Элис грустно покачала головой.
— Уже никто, к сожалению. Не хочу об этом говорить. Ешь омлет, очень вкусно. А если еще и намазать джем на тост…
— Прямо поражаюсь, как много ты ешь. Я думал, в наши дни молодые девицы уже разучились жевать за ненадобностью. Минеральная вода и листик салата — в Голливуде ведь так питаются? Кстати, а ты не пробовала пойти в актрисы? У тебя вполне подходящая внешность.
— Думаю, актрисе нужен еще и талант, нет? Я очень зажатая. Стесняюсь камеры.

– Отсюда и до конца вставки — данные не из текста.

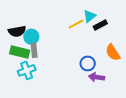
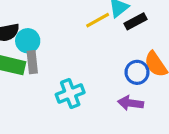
blue circle: (88, 63) -> (137, 72), moved
cyan cross: (27, 70) -> (70, 94), moved

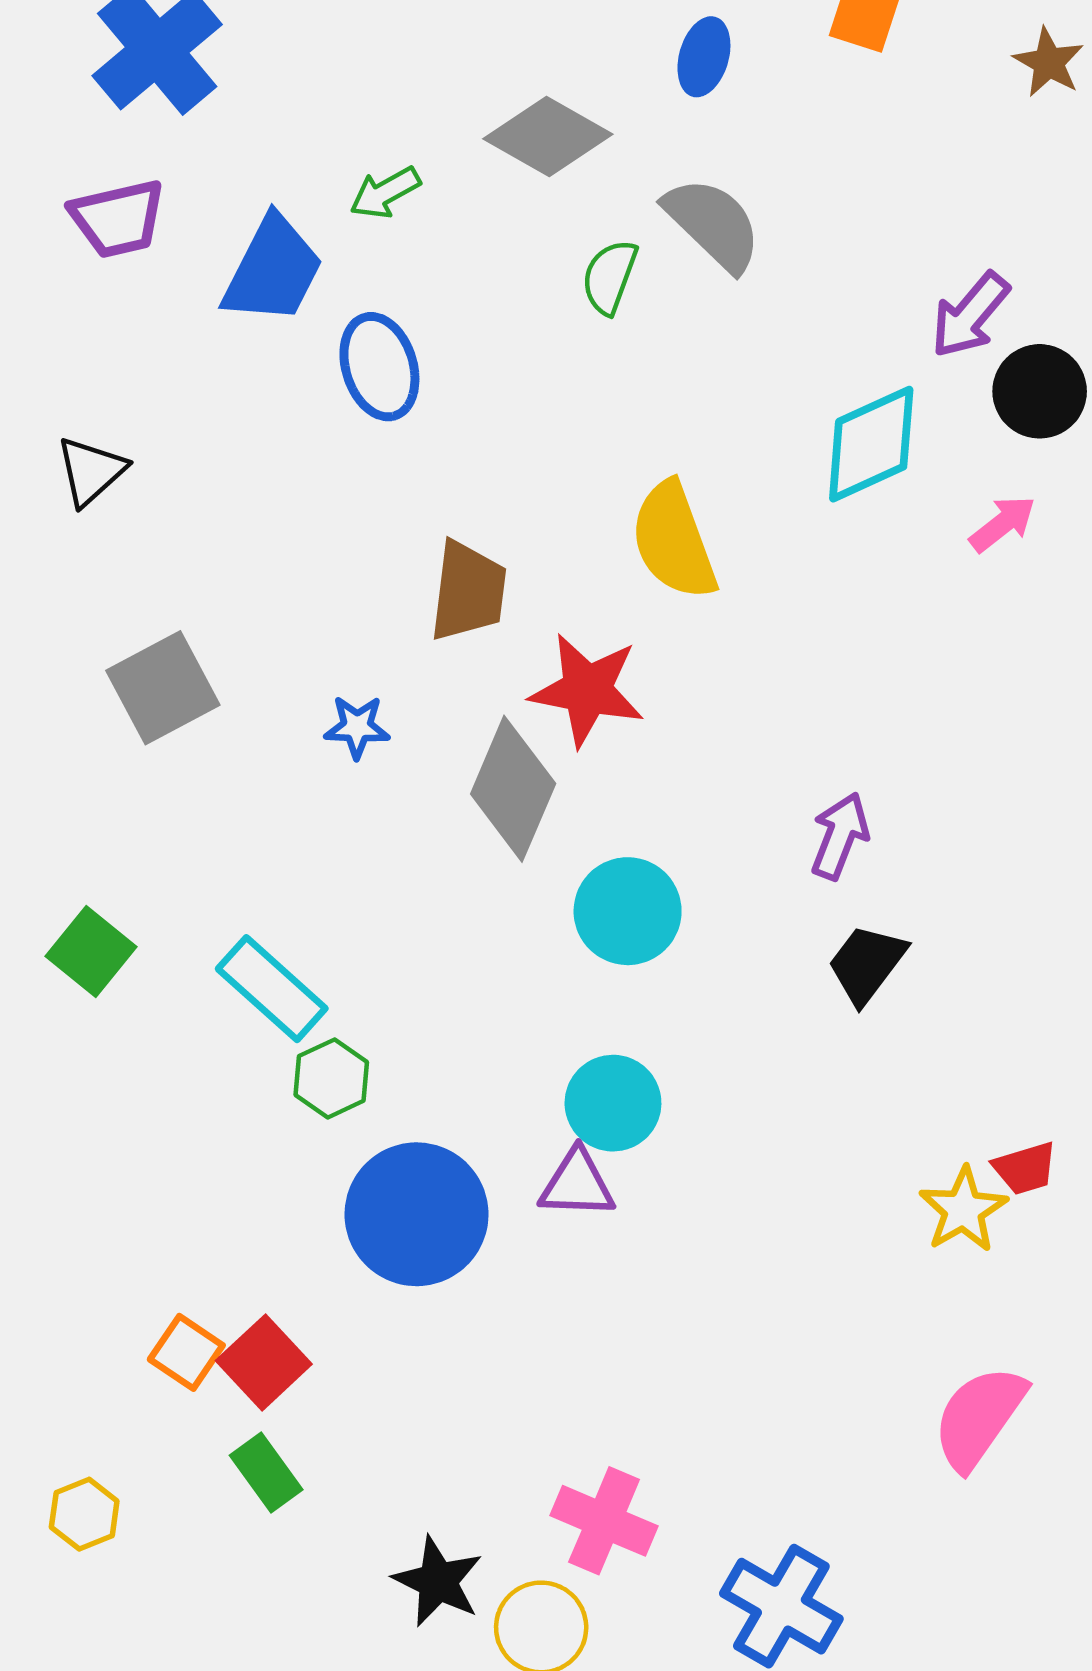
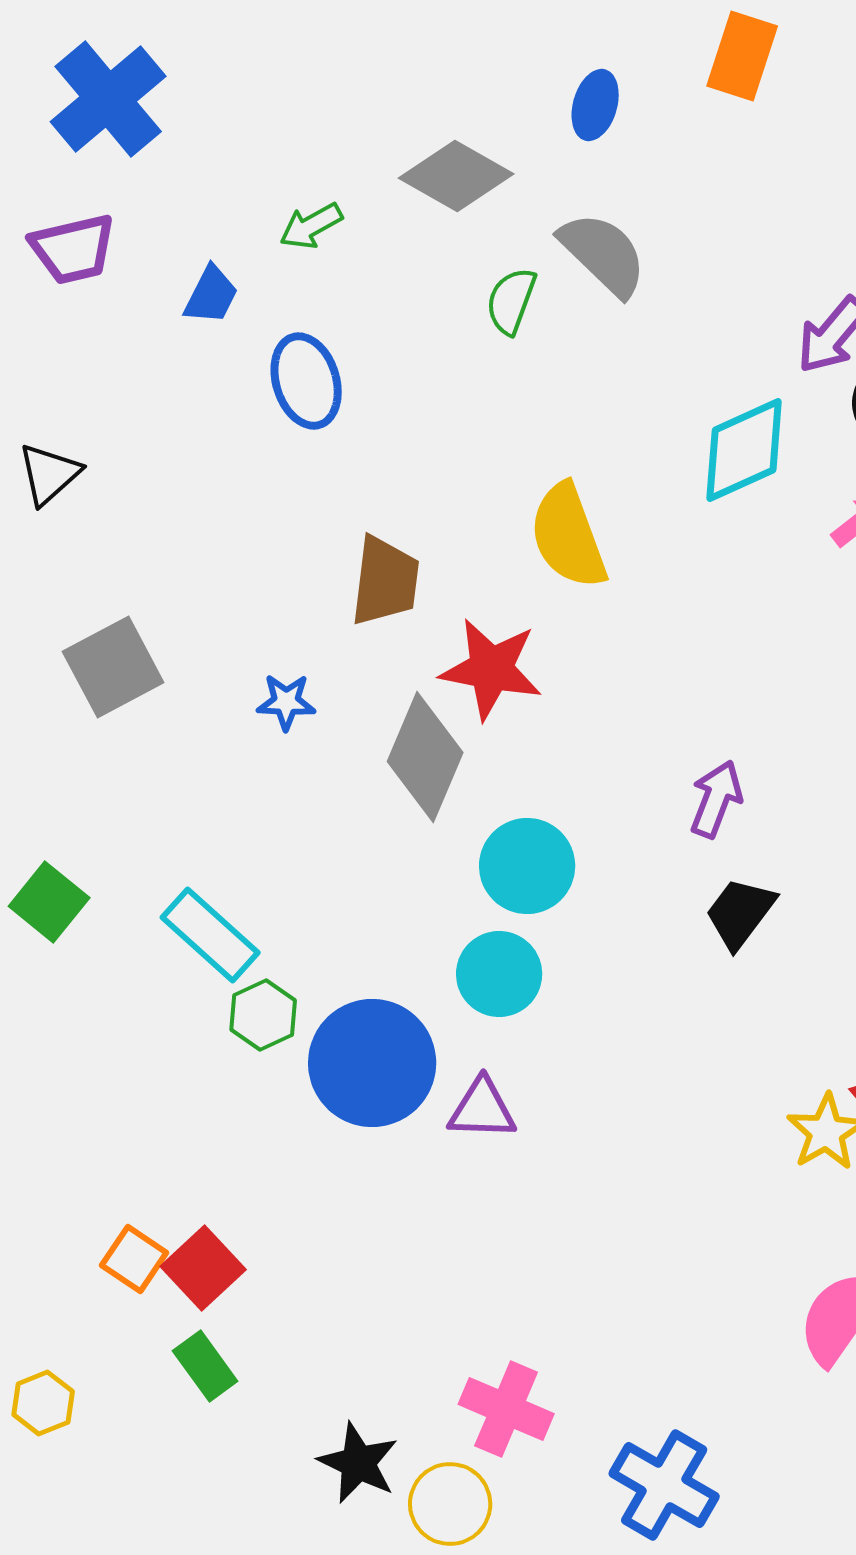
blue trapezoid: (273, 270) -> (211, 295), size x0.6
cyan circle: (613, 1103) -> (499, 974), moved
blue circle: (417, 1214) -> (372, 1063), moved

— Значит, все-таки пробовала?
— Не в кино. Клифф выпустил рекламный буклет «Маджестика», все девочки там снялись. Со мной было много проблем. Если бы не Сэнди, фотограф меня, наверное, задушил бы…
Даг почувствовал себя так, словно ему за шиворот неожиданно вылили холодной воды. Только-только он начал привыкать к Элис Джексон… Упоминание о Сэнди всколыхнуло прежнюю боль. Кстати, тот буклет он видел. Собственно, из него и узнал, как выглядит та самая Элис Джексон, которая ни слова не сказала полицейским о последнем вечере жизни Сэнди Милверер…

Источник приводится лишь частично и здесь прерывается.